Auguste drückte die Hand der Schwägerin an ihre Lippen. Arme Schwester „sagte sie“ Ich hab auch recht für Dich gezittert und gebetet.

Dann hat mir freylich nichts begegnen können „entgegnete diese und lächelte wegwerfend.“

Wie? „fragte Julius“ Sie könnten die Vorsprache eines so himmlischen Gemüths verschmähen? Die geheime, durch tausend Erfahrungen bewährte Kraft eines feurigen Gebets bezweifeln? Ich für mein Theil muß zur Ehre des guten Geistes bekennen, daß ihn mein Herz in bangen, schrecklichen Stunden, in Lagen die ich für die äußersten, in Augenblicken die ich für meine letzten hielt, nie vergebens um Licht und Rettung anrief.

Ich für mein Theil „erwiederte Julie“ gestehe dagegen, daß mir bis jetzt der gute Geist der Besonnenheit noch immer viel sicherer als ein feuriges Gebet aus der Noth half, aber selbst das eiserne Fatum hat seine Günstlinge und ich zählte Sie schon beym ersten Anblick unter diese. So macht mich denn zur Genossin des Lichts und des Raths den diese Bethstunde vom Himmel herablockte. Mir scheint es ganz ohne Zuthun einer Schicksals-Macht höchst gerathen noch vor Tages Anbruch der nächsten Station zuzueilen, und falls sich da um keinen Preis Pferde vorfänden, auf gutes Glück mit der geschlagenen Armee fortzuziehen. Hat ihre Niederlage sie nicht um allen Rittersinn gebracht so wird er sich gewiß zu Gunsten junger Damen äußern, die aus verweinten Augen sehen.

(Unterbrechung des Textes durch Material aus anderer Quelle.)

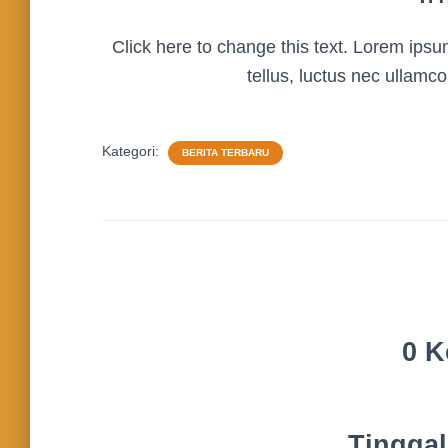
Click here to change this text. Lorem ipsum 
tellus, luctus nec ullamco
Kategori:
BERITA TERBARU
0 K
Tingga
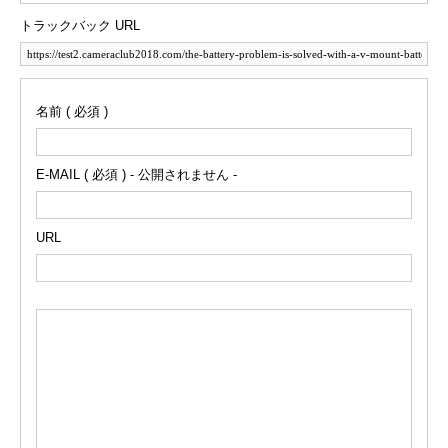
トラックバック URL
名前 ( 必須 )
E-MAIL ( 必須 ) - 公開されません -
URL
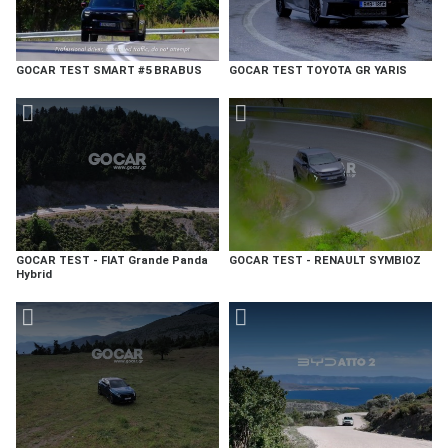
GOCAR TEST SMART #5 BRABUS
GOCAR TEST TOYOTA GR YARIS
GOCAR TEST - FIAT Grande Panda
GOCAR TEST - RENAULT SYMBIOZ
Hybrid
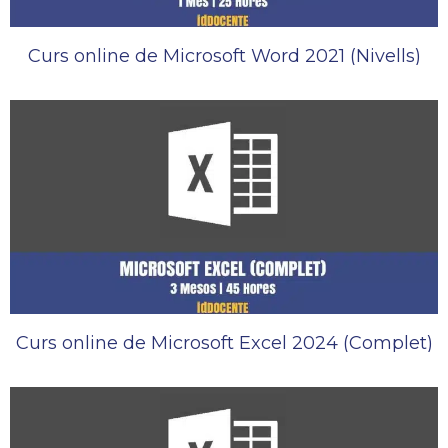
Curs online de Microsoft Word 2021 (Nivells)
Curs online de Microsoft Excel 2024 (Complet)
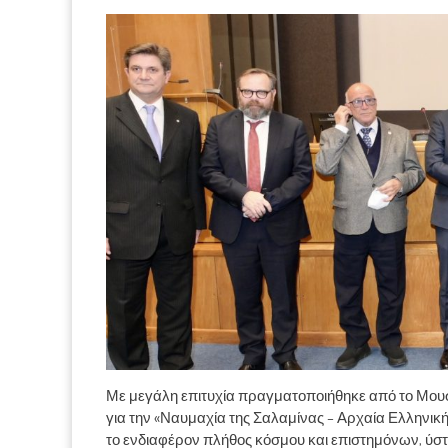
Με μεγάλη επιτυχία πραγματοποιήθηκε από το Μουσ
για την «Ναυμαχία της Σαλαμίνας – Αρχαία Ελληνικ
το ενδιαφέρον πλήθος κόσμου και επιστημόνων, ύσ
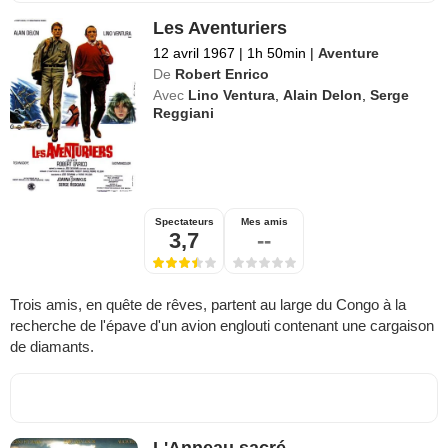
Les Aventuriers
12 avril 1967
|
1h 50min
|
Aventure
De
Robert Enrico
Avec
Lino Ventura
,
Alain Delon
,
Serge
Reggiani
Spectateurs
Mes amis
3,7
--
Trois amis, en quête de rêves, partent au large du Congo à la
recherche de l'épave d'un avion englouti contenant une cargaison
de diamants.
L'Anneau sacré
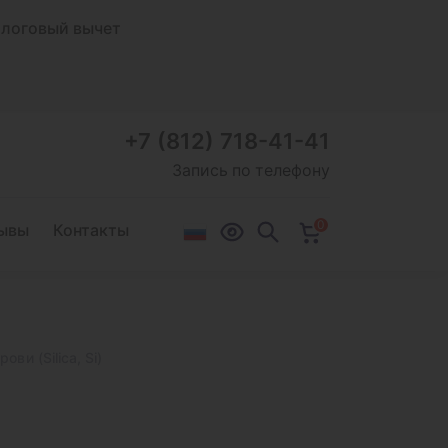
логовый вычет
+7 (812) 718-41-41
Запись по телефону
0
ывы
Контакты
ови (Silica, Si)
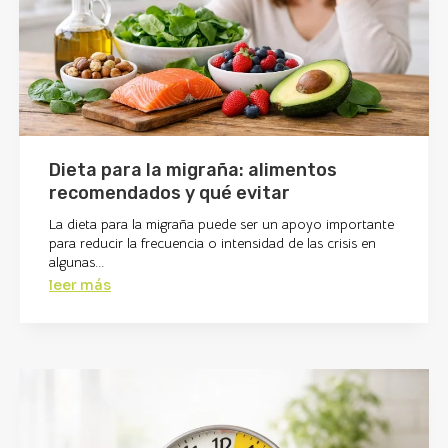
Dieta para la migraña: alimentos
recomendados y qué evitar
La dieta para la migraña puede ser un apoyo importante
para reducir la frecuencia o intensidad de las crisis en
algunas...
leer más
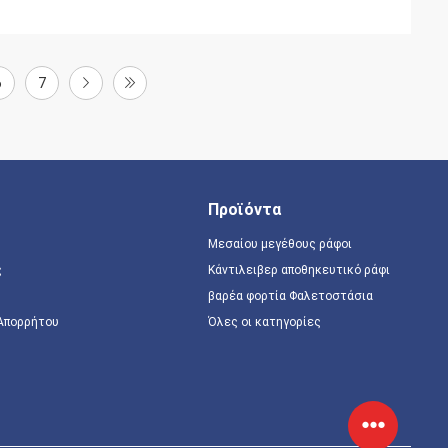
6
7
Προϊόντα
Μεσαίου μεγέθους ράφοι
ς
Κάντιλειβερ αποθηκευτικό ράφι
βαρέα φορτία Φαλετοστάσια
 Απορρήτου
Όλες οι κατηγορίες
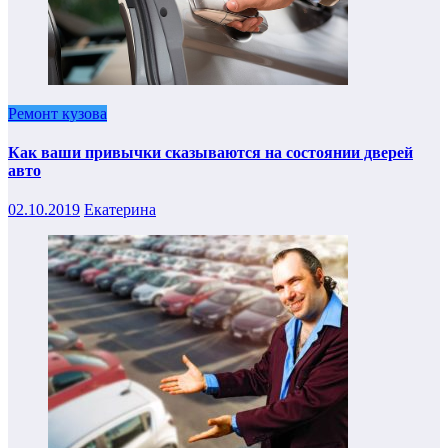
Ремонт кузова
Как ваши привычки сказываются на состоянии дверей
авто
02.10.2019
Екатерина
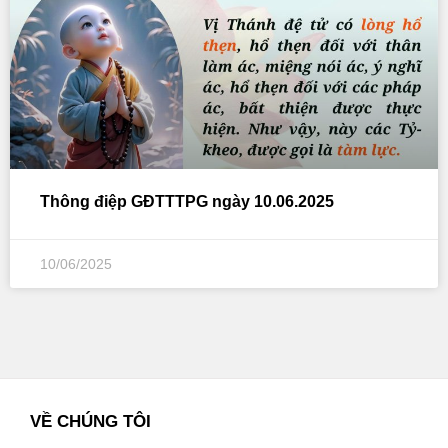
Thông điệp GĐTTTPG ngày 10.06.2025
10/06/2025
VỀ CHÚNG TÔI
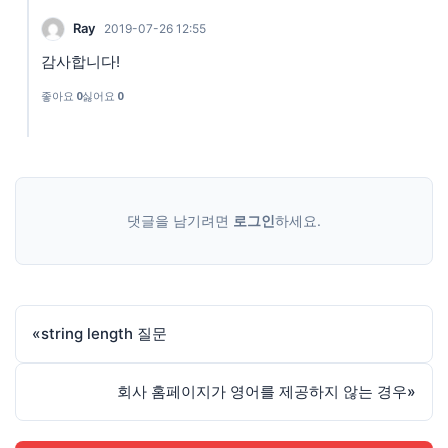
Ray
2019-07-26 12:55
감사합니다!
좋아요
0
싫어요
0
댓글을 남기려면
로그인
하세요.
«
string length 질문
회사 홈페이지가 영어를 제공하지 않는 경우
»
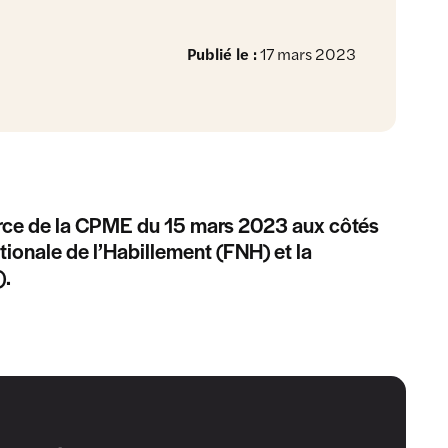
Publié le :
17 mars 2023
rce de la CPME du 15 mars 2023 aux côtés
tionale de l’Habillement (FNH) et la
).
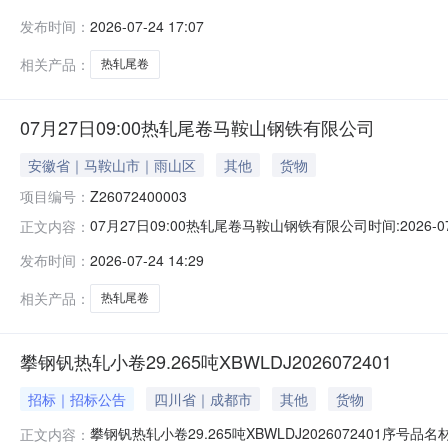
说明1热轧尾卷（小卷）Q235B2.75*1250*C攀钢钒1/
发布时间：
2026-07-24 17:07
轧烂(因非计划产品的特殊性，可能存在与描述不符或其他未描述
相关产品：
热轧尾卷
07月27日09:00热轧尾卷马鞍山钢铁有限公司
安徽省｜马鞍山市｜雨山区
其他
货物
项目编号：
Z26072400003
07月27日09:00热轧尾卷马鞍山钢铁有限公司时间:2026-0
正文内容：
限企业买方收费:无延时机制:5分钟/次竞拍最后5分钟
发布时间：
2026-07-24 14:29
保证金：￥1,700.00元交易保证金：￥1,700.00元竞
相关产品：
热轧尾卷
攀钢钒热轧小卷29.265吨XBWLDJ2026072401
招标｜招标公告
四川省｜成都市
其他
货物
攀钢钒热轧小卷29.265吨XBWLDJ2026072401序号
正文内容：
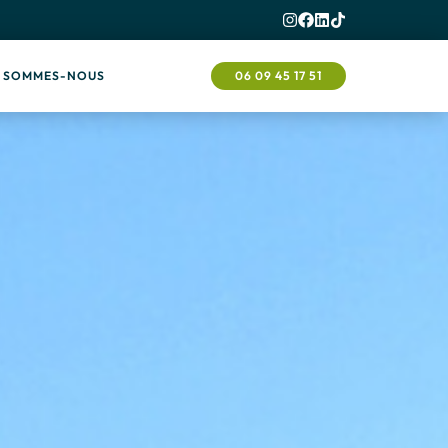
I SOMMES-NOUS
06 09 45 17 51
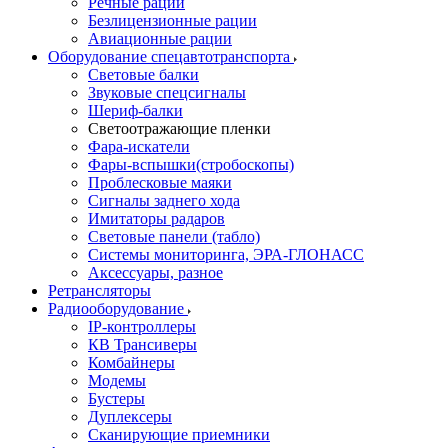
Речные рации
Безлицензионные рации
Авиационные рации
Оборудование спецавтотранспорта
Световые балки
Звуковые спецсигналы
Шериф-балки
Светоотражающие пленки
Фара-искатели
Фары-вспышки(стробоскопы)
Проблесковые маяки
Сигналы заднего хода
Имитаторы радаров
Световые панели (табло)
Системы мониторинга, ЭРА-ГЛОНАСС
Аксессуары, разное
Ретрансляторы
Радиооборудование
IP-контроллеры
КВ Трансиверы
Комбайнеры
Модемы
Бустеры
Дуплексеры
Сканирующие приемники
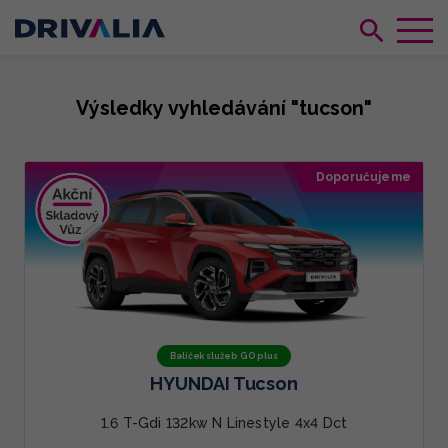
Výsledky vyhledávání "tucson"
Doporučujeme
Balíček služeb GO plus
HYUNDAI Tucson
1.6 T-Gdi 132kw N Linestyle 4x4 Dct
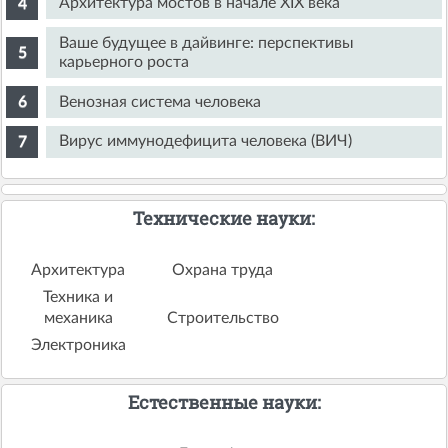
Архитектура мостов в начале XIX века
Ваше будущее в дайвинге: перспективы
карьерного роста
Венозная система человека
Вирус иммунодефицита человека (ВИЧ)
Технические науки:
Архитектура
Охрана труда
Техника и
механика
Строительство
Электроника
Естественные науки:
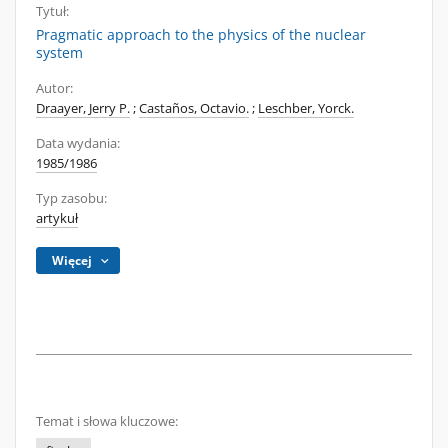
Tytuł:
Pragmatic approach to the physics of the nuclear
system
Autor:
Draayer, Jerry P.
;
Castaños, Octavio.
;
Leschber, Yorck.
Data wydania:
1985/1986
Typ zasobu:
artykuł
Więcej
Temat i słowa kluczowe:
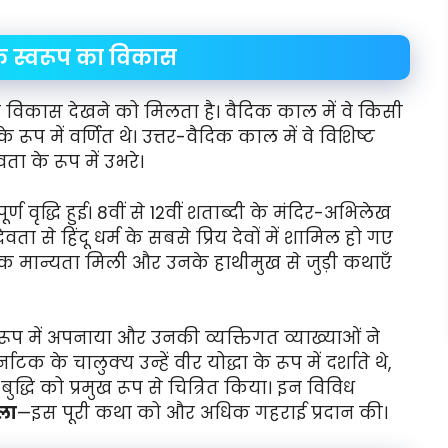
के स्वरूप का विकास
ुत विकास देखने को मिलता है। वैदिक काल में वे किसी
रूप में वर्णित थे। उत्तर-वैदिक काल में वे विशिष्ट
ता के रूप में उभरे।
पूर्ण वृद्धि हुई। 8वीं से 12वीं शताब्दी के मंदिर-अभिलेख
 से हिंदू धर्म के सबसे प्रिय देवों में शामिल हो गए
 व्यापक मान्यता मिली और उनके हाथीमुख से जुड़ी कथाएँ
े रूप में अपनाया और उनकी व्यक्तिगत व्याख्याओं ने
के चालुक्य उन्हें वीर योद्धा के रूप में दर्शाते थे,
द्धि को प्रमुख रूप से चित्रित किया। इन विविध
ला
—इस पूरी कथा को और अधिक गहराई प्रदान की।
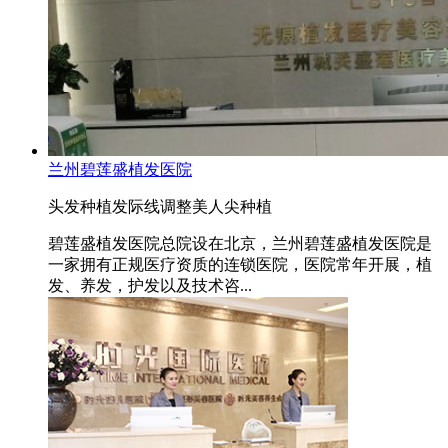
兰州碧莲盛植发医院
头发种植
发际线调整
美人尖种植
碧莲盛植发医院总院设在北京，兰州碧莲盛植发医院是
一家拥有正规医疗资质的连锁医院，医院常年开展，植
发、养发，护发以及技术咨...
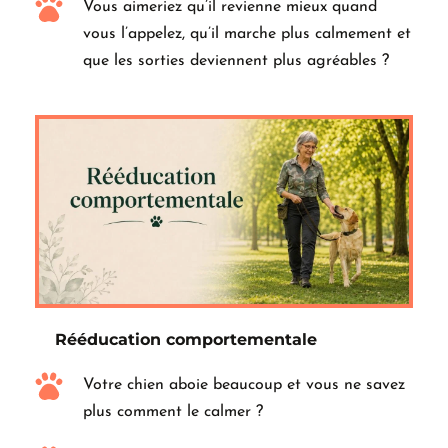
Vous aimeriez qu’il revienne mieux quand 
vous l’appelez, qu’il marche plus calmement et 
que les sorties deviennent plus agréables ?
Rééducation comportementale
Votre chien aboie beaucoup et vous ne savez 
plus comment le calmer ?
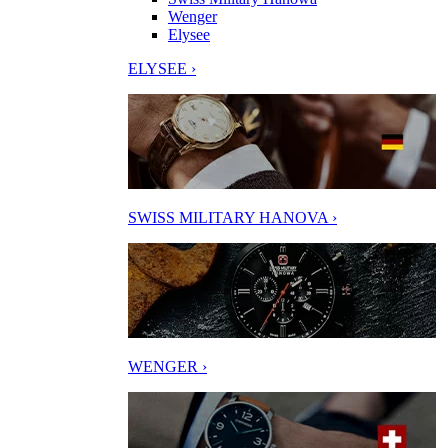
Wenger
Elysee
ELYSEE ›
SWISS MILITARY HANOVA ›
WENGER ›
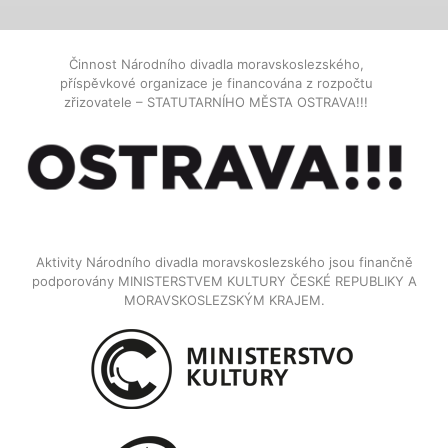
Činnost Národního divadla moravskoslezského,
příspěvkové organizace je financována z rozpočtu
zřizovatele – STATUTARNÍHO MĚSTA OSTRAVA!!!
Aktivity Národního divadla moravskoslezského jsou finančně
podporovány MINISTERSTVEM KULTURY ČESKÉ REPUBLIKY A
MORAVSKOSLEZSKÝM KRAJEM.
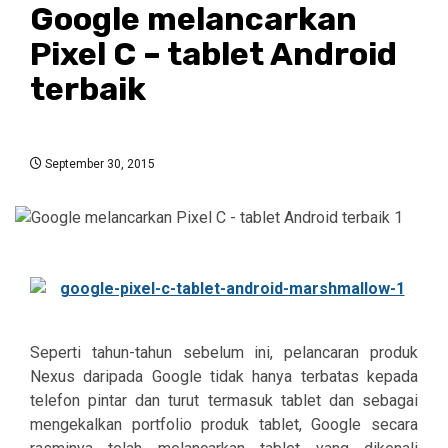
Google melancarkan
Pixel C – tablet Android
terbaik
September 30, 2015
Seperti tahun-tahun sebelum ini, pelancaran produk
Nexus daripada Google tidak hanya terbatas kepada
telefon pintar dan turut termasuk tablet dan sebagai
mengekalkan portfolio produk tablet, Google secara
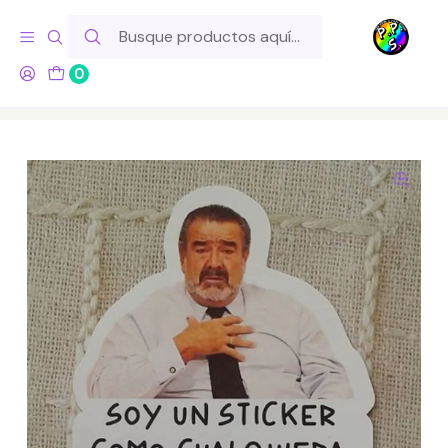
Hola! Si tu pedido incluye productos de fabricación propia,
ten en cuenta este tiempo para el despacho
0
Inicio
Lo Hacemos Nosotros
Stickers
Sticker Poderoso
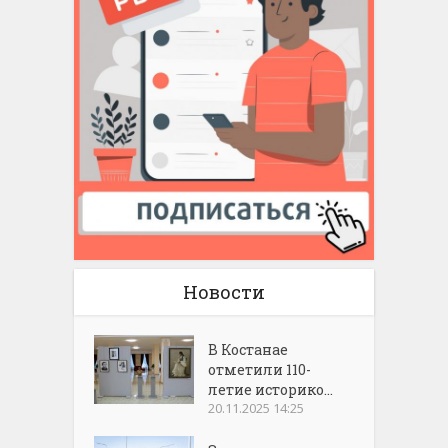
Новости
В Костанае
отметили 110-
летие историко...
20.11.2025 14:25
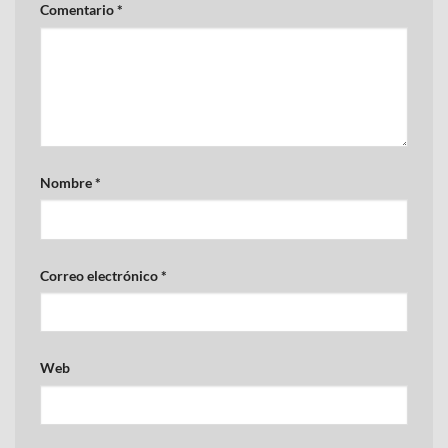
Comentario
*
Nombre
*
Correo electrónico
*
Web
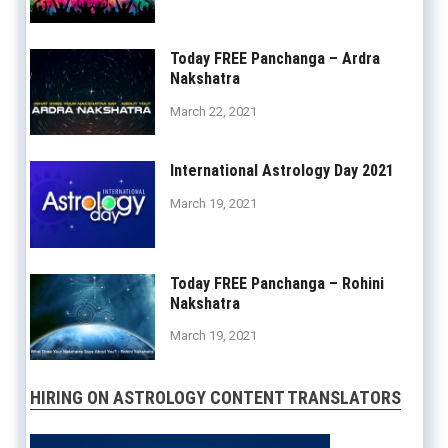
Today FREE Panchanga – Ardra
Nakshatra
March 22, 2021
International Astrology Day 2021
March 19, 2021
Today FREE Panchanga – Rohini
Nakshatra
March 19, 2021
HIRING ON ASTROLOGY CONTENT TRANSLATORS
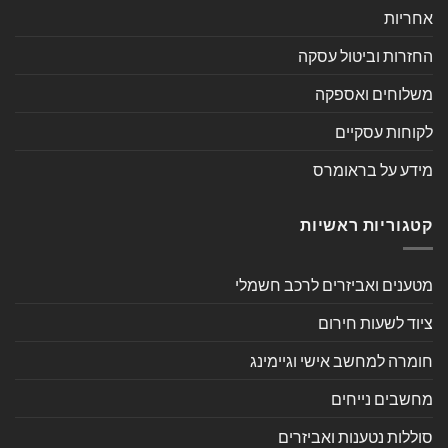
אחריות
החזרות וביטול עסקה
משלוחים ואספקה
לקוחות עסקיים
מידע על בראומרס
קטגוריות ראשיות
מטענים ואביזרים לרכב חשמלי
ציוד לשעות חירום
חומרה למחשב אישי וגיימינג
מחשבים נייחים
סוללות נטענות ואביזרים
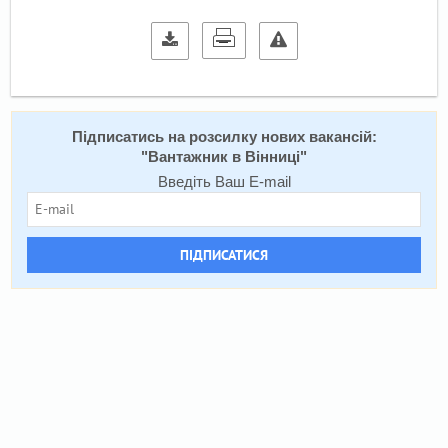
Підписатись на розсилку нових вакансій:
"
Вантажник в Вінниці
"
Введіть Ваш E-mail
ПІДПИСАТИСЯ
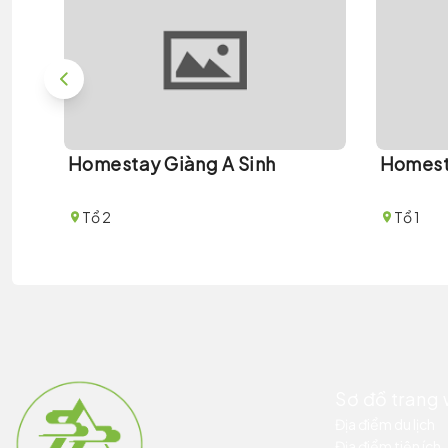
Homestay Giàng A Sinh
Homest
Tổ 2
Tổ 1
Sơ đồ trang
Địa điểm du lịch
Địa điểm tiện ích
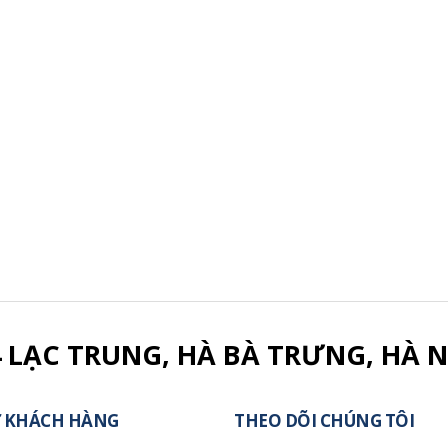
4 LẠC TRUNG, HÀ BÀ TRƯNG, HÀ N
 KHÁCH HÀNG
THEO DÕI CHÚNG TÔI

Julius und Auguste entgegneten einstimmig daß man für’s erste die Rückkehr des alten Wildhüters abwarten müsse, dem es bey seiner Kenntniß aller Schliche gewiß gelingen werde, die Baronin aus dem Schloß und in ihre Arme zu führen. Deine Zweifel aber an der Thätigkeit einer höhern, leitenden und erhebenden Hand „setzte Auguste hinzu“ sind bereits durch die Fassung mit der Du ganz wider Erwarten die Sage von Woldemars Unglück hinnahmst und durch das Wunder, welches Dich durch die Nacht und die Feinde und den unwegsamen Wald in unsere Mitte brachte, widerlegt.

Schnell erglühend sagte Julie „Ich fand noch eben Kraft genug in mir, den Triumph der schadenfrohen Mißgunst durch Gleichmuth und Entsagung zu verkümmern, und unter diesen Umständen in der Nachricht von des Hauptmanns Schicksals den besten Trost.“

Julius setzte sich bereits zurecht, der erklärten, unversöhnbaren Widersacherin die Spitze zu bieten, als der alte Jäger in das Stübchen trat und Augusten ein Billet von der Baronin überreichte.

Geliebte Tochter „las das Fräulein mit zitternder, von Furcht und Hoffnungen bewegter Stimme“ ich melde Dir daß sich Deine Mutter zwar, gleich dem Daniel in der Löwen-Grube befindet, doch gleich wie er, ganz unversehrt daraus hervorzugehn gedenkt. Es liegt bereits ein feindlicher Oberster in dem Gast-Zimmer dessen Ankunft allem Unwesen schnell ein Ende macht. Ich kann die Güte mit der er hier verfährt, nicht beschreiben und rathe Euch deshalb sogleich zurückzukommen, da er nicht allein meine vorgehabte Entfernung gut geheißen sondern sich selbst erboten hat, uns in dem zugestandenen Wagen bis über die Vorposten begleiten zu lassen etc.

Auguste schlug hoch erfreut in ihre Hände, und Julius bot ihr den Arm. Lassen Sie uns eilen „sprach er“ denn leicht könnt vor Abends noch ein Unhold an die Stelle des menschlichen Schutzgottes treten.